SuSE cluster exhibiting new behavior since Hana Upgrade #39

tjdorian · 2017-05-26T14:33:20Z

Hi:

I have a SuSE cluster running on SLES 11 SP4 for SAP. It was built about two years ago. It has all of the latest SLES patches as of April 2017. I currently have a service request (682288682) open with Cisco at the moment. Yes, I said Cisco for they provide my SuSE support. The reason for this SR is that since our Basis team upgraded HANA to 1.00.111.00.1454183496 we are now witnessing new behavior we have not seen before and it is adding an extra step and some confusion for your junior team members during maintenance activities. Let me explain.

In the past on our two node cluster we could take the slave host out operation by running “crm node standby” This would shut the application down on the slave. After whatever work was planned we could perform a “crm node online” on the same host and the server would come back online. This included resyncing the replication. Now however we are getting a different results. After the bringing the slave online we receive startup errors out with the message below.

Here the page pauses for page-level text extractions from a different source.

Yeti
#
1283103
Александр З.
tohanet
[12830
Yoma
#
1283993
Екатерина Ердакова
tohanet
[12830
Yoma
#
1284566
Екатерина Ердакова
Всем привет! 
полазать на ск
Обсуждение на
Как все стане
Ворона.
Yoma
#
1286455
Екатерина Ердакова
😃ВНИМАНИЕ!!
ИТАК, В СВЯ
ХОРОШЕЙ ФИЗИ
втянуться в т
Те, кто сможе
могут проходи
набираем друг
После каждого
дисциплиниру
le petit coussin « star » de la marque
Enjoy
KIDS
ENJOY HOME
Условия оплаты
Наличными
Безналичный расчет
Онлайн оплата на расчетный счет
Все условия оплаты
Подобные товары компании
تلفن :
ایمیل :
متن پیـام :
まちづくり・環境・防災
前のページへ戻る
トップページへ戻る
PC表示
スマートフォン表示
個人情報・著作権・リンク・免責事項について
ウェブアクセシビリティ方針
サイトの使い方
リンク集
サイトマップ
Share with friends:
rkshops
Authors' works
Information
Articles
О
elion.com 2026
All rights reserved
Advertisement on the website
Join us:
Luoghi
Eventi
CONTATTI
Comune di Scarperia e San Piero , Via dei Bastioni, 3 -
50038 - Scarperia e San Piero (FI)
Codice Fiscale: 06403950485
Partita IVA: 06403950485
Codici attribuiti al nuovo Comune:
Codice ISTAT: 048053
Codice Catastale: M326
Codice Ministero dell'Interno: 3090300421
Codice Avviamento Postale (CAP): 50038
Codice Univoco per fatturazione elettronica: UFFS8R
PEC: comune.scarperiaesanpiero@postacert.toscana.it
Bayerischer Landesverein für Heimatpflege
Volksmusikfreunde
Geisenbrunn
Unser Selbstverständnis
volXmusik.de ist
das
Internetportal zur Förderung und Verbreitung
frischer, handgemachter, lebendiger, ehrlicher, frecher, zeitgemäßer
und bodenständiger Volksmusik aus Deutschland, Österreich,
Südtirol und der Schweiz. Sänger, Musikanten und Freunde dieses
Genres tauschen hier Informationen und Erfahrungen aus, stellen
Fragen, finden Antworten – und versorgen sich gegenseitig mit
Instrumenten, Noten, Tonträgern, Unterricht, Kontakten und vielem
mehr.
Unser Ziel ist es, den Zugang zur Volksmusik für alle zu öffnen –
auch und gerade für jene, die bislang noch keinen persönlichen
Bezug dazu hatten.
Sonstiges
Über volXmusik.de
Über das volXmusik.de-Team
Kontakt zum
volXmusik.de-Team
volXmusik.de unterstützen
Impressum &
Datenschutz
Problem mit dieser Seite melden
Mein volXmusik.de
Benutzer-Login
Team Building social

Failed actions: rsc-hana-TP1_start_0 on mn500d5a209 'unknown error' (1): call=69, status=complete, exit-reason='none', last-rc-change='Mon May 8 09:57:52 2017', queued=0ms, exec=19762ms

The only way to clear this is to re-register the host with the sr_register command telling where to find the master (the other side of the cluster) and then clear the failed action. At this point the cluster starts and resumes replication. I gather we can overcome this by setting the parameter AUTOMATED_REGISTER=true , however that would introduce registration on cluster failovers and we don’t want to do that. SAP also discourages this.

So crux of the issue is this never behaved like this before. Brining a slave host up and down either by putting it in standby mode or stopping and starting openais never use to force us to register the server for the replication when it was previously already a slave. Somehow it understood that this was not necessary.

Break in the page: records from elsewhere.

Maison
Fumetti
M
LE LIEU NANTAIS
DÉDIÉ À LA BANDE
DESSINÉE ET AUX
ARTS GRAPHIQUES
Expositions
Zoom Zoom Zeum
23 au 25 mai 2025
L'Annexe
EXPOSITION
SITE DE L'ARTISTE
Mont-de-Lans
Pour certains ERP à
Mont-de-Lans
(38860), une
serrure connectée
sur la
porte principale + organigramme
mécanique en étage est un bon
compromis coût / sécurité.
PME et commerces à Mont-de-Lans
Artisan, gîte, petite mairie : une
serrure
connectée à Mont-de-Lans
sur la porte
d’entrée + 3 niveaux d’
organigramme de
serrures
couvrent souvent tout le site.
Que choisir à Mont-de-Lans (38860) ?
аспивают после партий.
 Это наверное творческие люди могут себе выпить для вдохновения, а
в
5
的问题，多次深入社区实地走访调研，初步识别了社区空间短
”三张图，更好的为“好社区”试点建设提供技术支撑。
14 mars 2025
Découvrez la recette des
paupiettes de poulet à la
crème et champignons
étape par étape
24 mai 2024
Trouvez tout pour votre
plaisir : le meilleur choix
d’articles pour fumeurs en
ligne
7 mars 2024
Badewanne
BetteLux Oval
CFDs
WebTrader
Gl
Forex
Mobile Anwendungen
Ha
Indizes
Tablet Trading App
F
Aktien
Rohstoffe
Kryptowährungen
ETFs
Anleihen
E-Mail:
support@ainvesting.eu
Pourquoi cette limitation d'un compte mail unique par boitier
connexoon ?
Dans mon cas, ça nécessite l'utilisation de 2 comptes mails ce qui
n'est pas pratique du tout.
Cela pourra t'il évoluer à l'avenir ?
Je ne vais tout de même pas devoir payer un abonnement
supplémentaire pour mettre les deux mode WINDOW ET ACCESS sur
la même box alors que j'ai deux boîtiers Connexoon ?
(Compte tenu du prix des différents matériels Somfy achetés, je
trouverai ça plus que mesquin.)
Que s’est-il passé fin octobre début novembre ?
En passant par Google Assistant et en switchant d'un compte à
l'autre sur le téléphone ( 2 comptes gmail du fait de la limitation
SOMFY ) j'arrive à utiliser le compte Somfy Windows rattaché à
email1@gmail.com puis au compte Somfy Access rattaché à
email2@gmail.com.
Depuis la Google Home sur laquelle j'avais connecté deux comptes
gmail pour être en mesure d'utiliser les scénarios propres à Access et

So a bit more information. We are using delta data shipping between hosts. The nameserver trace does kick out these messages below.

[29160]{-1}[-1/-1] 2017-05-25 08:14:05.599552 e sr_dataaccess DisasterRecoveryProtocol.cpp(01171) : This situation can come up, if the primary has been recovered to an older point in time and a new full data shipping is needed.
[29160]{-1}[-1/-1] 2017-05-25 08:14:05.599564 e sr_dataaccess DisasterRecoveryProtocol.cpp(01172) : If this the case, please execute 'hdbnsutil -sr_register ..' on the secondary to trigger a new full data shipping.

Another thing we see from the SAPHana ofc script is this…

if version "$hdbver" ">=" "1.00.110"; then
newParameter=1

This implies the script takes different actions as before because of our upgrade. I did not dig into it since you folks are already in know. Is this normal behavior now and what can we do to bring back the old behavior? Or is something missing and is a PTF required? I will try to get the corresponding SR number for SuSE from cisco.

Tim

tjdorian · 2017-05-26T19:09:48Z

The SuSE case number is 101068132821

tjdorian · 2017-05-31T15:45:00Z

Here’s an update. Out of curiosity we changed our sync mode from delta_datashipping to logreplay. The results did not change. Same issue as stated earlier. What is even more interesting is we changed the cluster configuration parameter AUTOMATED_REGISTER=false to true. At this point we expected the slave host to automatically register and the HANA to start. However that was not the case. The behavior was the same.

Tim

fmherschel · 2017-06-01T15:01:01Z

Hi Tim,

thank you for your bug report. Yes, please use either a SAP ticket or SUSE (SR) to track your specific
situation in detail. This thread is not the correct place to share server details, logs and so on.

SUSE support would contact me internally, if they feel that this is really a bug. Fixes will of course then find
the way back to this repository :)

Yes the SAPHana resource agents now need to differ between HANA versions, because SAP gave us
either new command line options (to allow easier or even more stable parsing) or discuntinues some
command line options depending on the SAP HANA database status.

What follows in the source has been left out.